## [Record set]
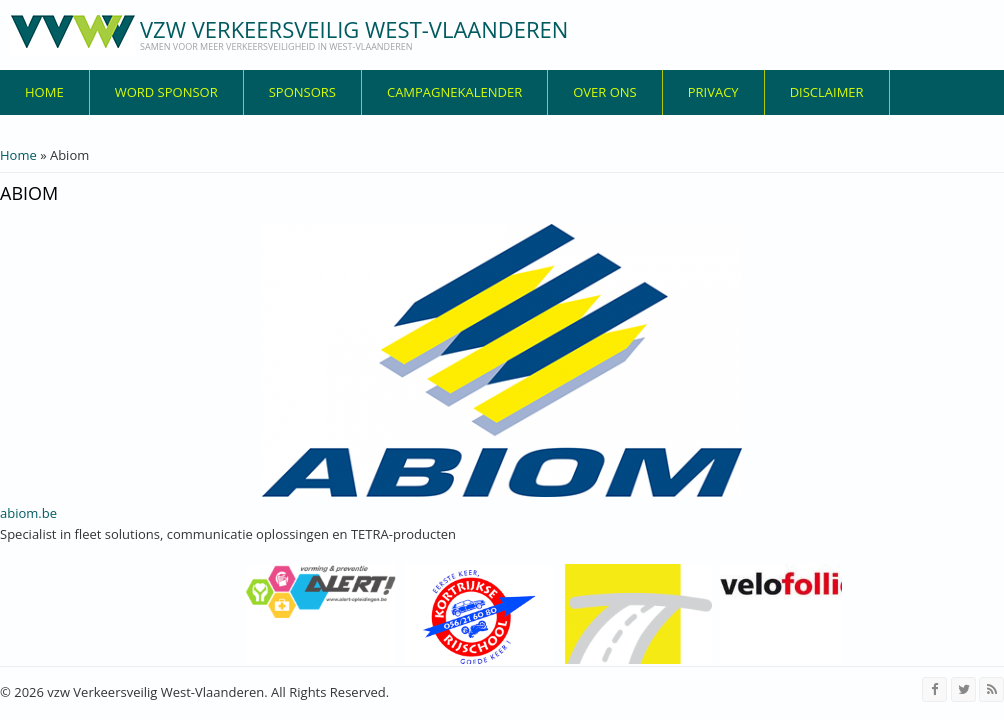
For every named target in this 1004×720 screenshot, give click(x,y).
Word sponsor (166, 92)
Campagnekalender (454, 92)
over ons (605, 92)
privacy (713, 92)
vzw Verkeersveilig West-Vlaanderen (354, 29)
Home (44, 92)
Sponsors (302, 92)
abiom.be (28, 513)
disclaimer (827, 92)
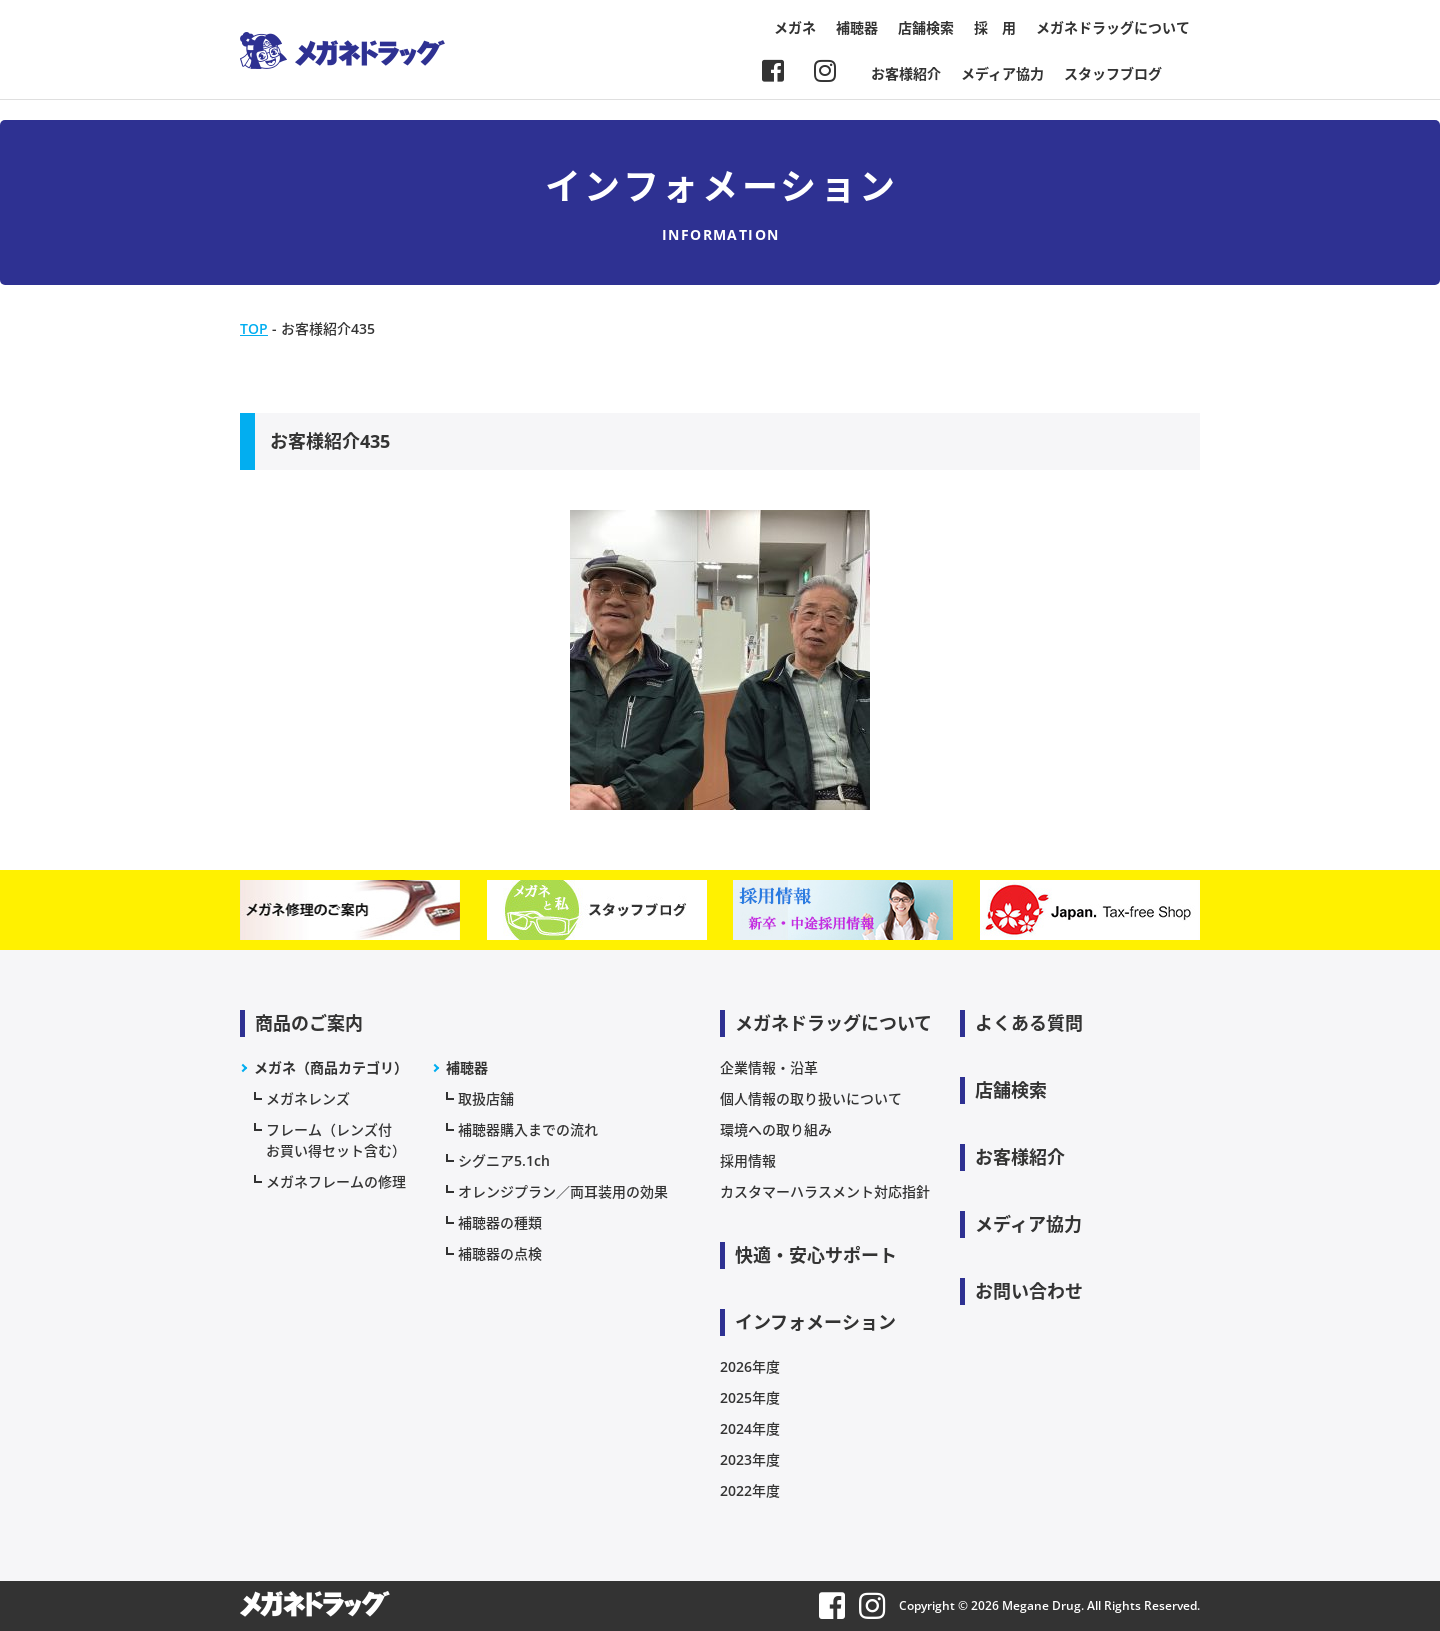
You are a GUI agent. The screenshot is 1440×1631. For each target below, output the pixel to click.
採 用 (995, 27)
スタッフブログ (1113, 73)
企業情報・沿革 (769, 1067)
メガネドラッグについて (1113, 27)
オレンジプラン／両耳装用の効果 (563, 1191)
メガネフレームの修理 (336, 1181)
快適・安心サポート (816, 1255)
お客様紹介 (906, 73)
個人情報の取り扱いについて (811, 1098)
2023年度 (750, 1459)
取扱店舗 (486, 1098)
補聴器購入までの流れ (528, 1129)
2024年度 (750, 1428)
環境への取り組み (776, 1129)
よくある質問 (1029, 1023)
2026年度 (750, 1366)
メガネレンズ (308, 1098)
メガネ (795, 27)
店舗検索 (926, 27)
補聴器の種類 (500, 1222)
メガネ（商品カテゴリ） (331, 1067)
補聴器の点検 (500, 1253)
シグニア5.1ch (504, 1160)
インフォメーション (815, 1322)
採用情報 (748, 1160)
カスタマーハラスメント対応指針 (825, 1191)
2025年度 (750, 1397)
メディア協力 (1002, 73)
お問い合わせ (1029, 1291)
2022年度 (750, 1490)
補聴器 (857, 27)
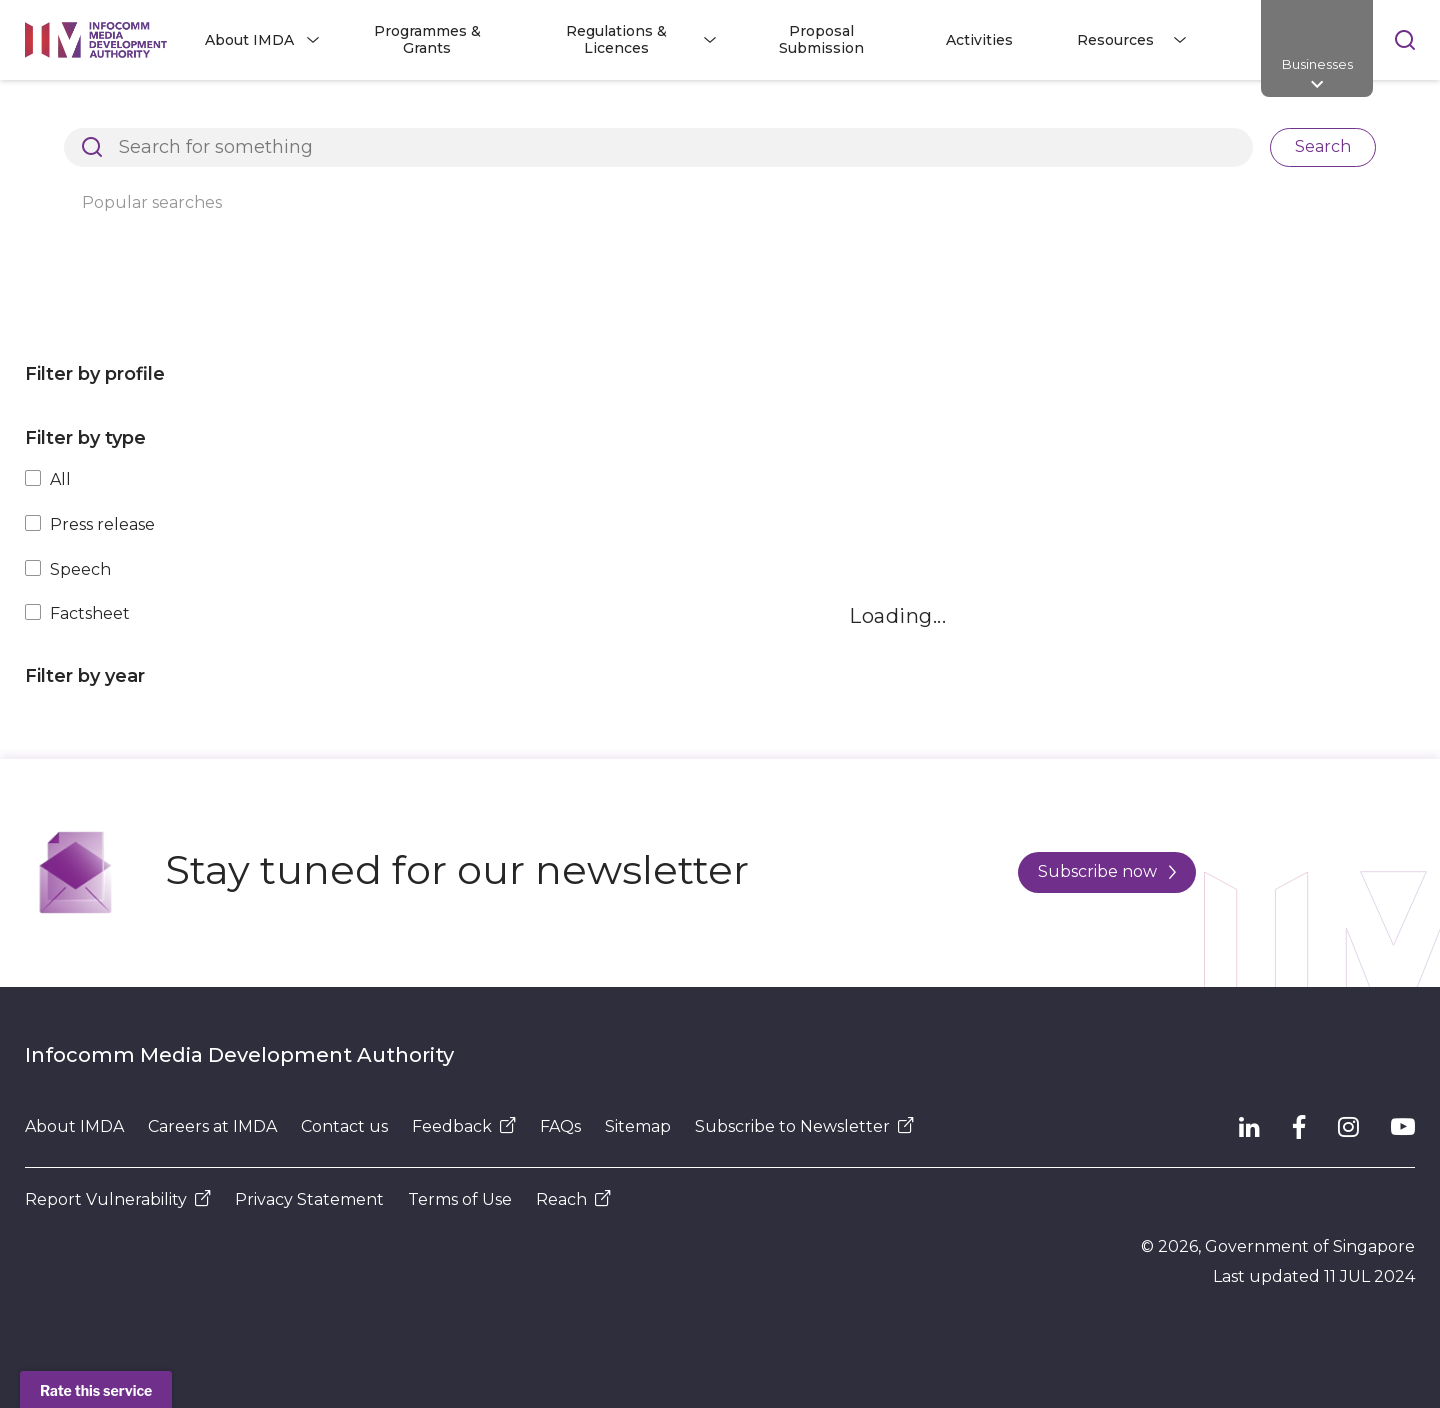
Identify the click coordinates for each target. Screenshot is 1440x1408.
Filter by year (85, 676)
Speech (80, 569)
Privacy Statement (309, 1199)
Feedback (464, 1126)
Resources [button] (1115, 40)
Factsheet (90, 613)
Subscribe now (1107, 871)
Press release (102, 524)
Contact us (344, 1126)
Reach (573, 1199)
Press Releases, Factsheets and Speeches (568, 114)
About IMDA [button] (249, 40)
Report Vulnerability (118, 1199)
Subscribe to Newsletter (804, 1126)
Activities (979, 40)
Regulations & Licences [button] (616, 39)
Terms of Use (460, 1199)
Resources (335, 114)
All (60, 479)
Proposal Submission (821, 39)
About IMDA (74, 1126)
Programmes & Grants (427, 39)
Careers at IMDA (212, 1126)
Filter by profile (95, 374)
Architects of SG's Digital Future (140, 114)
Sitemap (638, 1126)
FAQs (560, 1126)
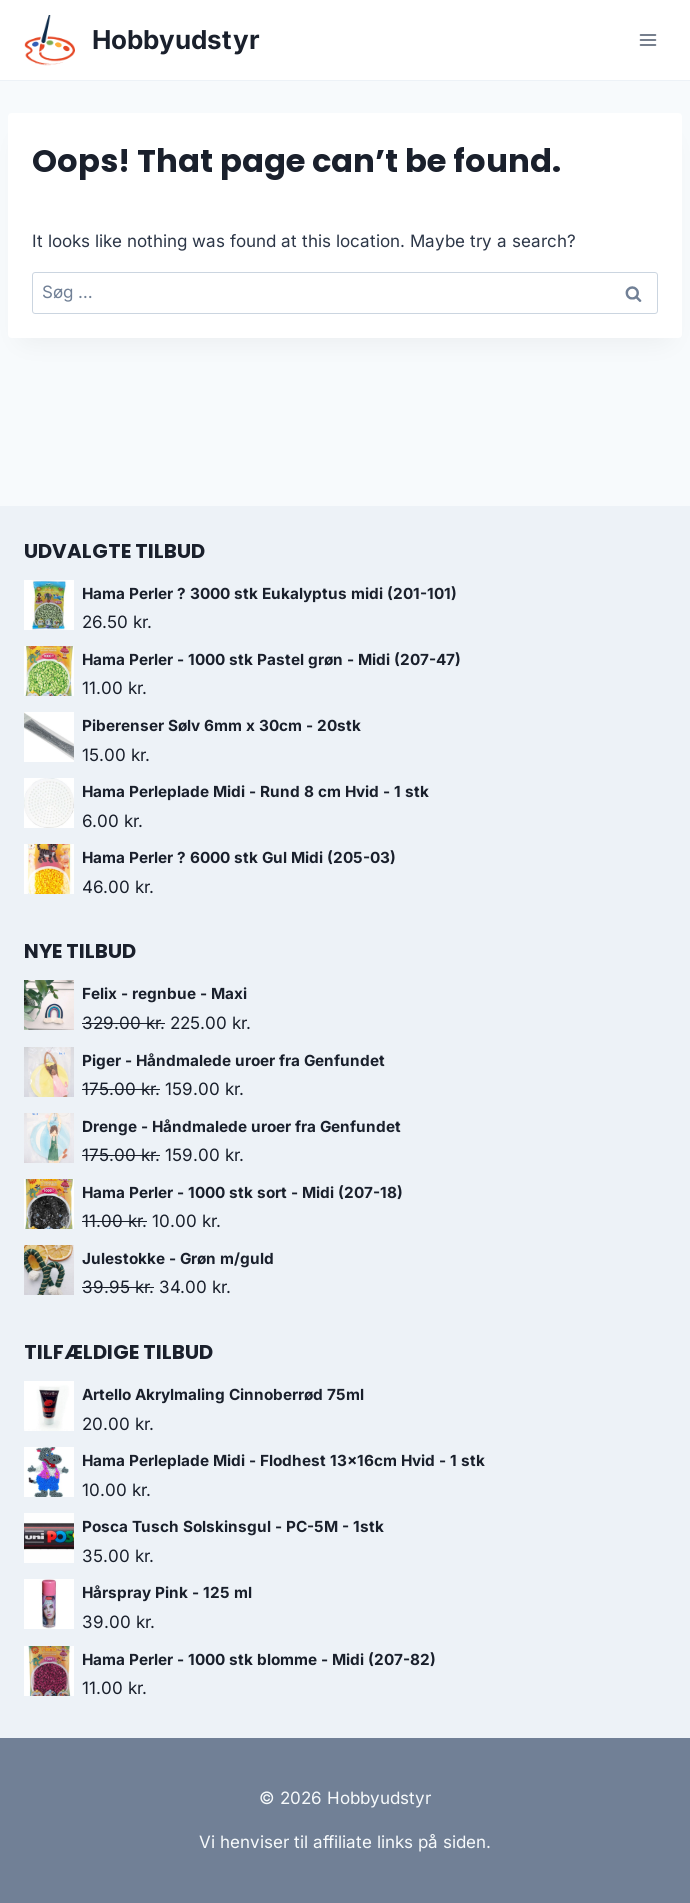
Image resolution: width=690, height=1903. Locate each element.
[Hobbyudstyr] (142, 40)
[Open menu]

## [Problem statement]
Using the data above, report the number of lines that contain the string "IMDA", and only that number.

## [The completed task]
3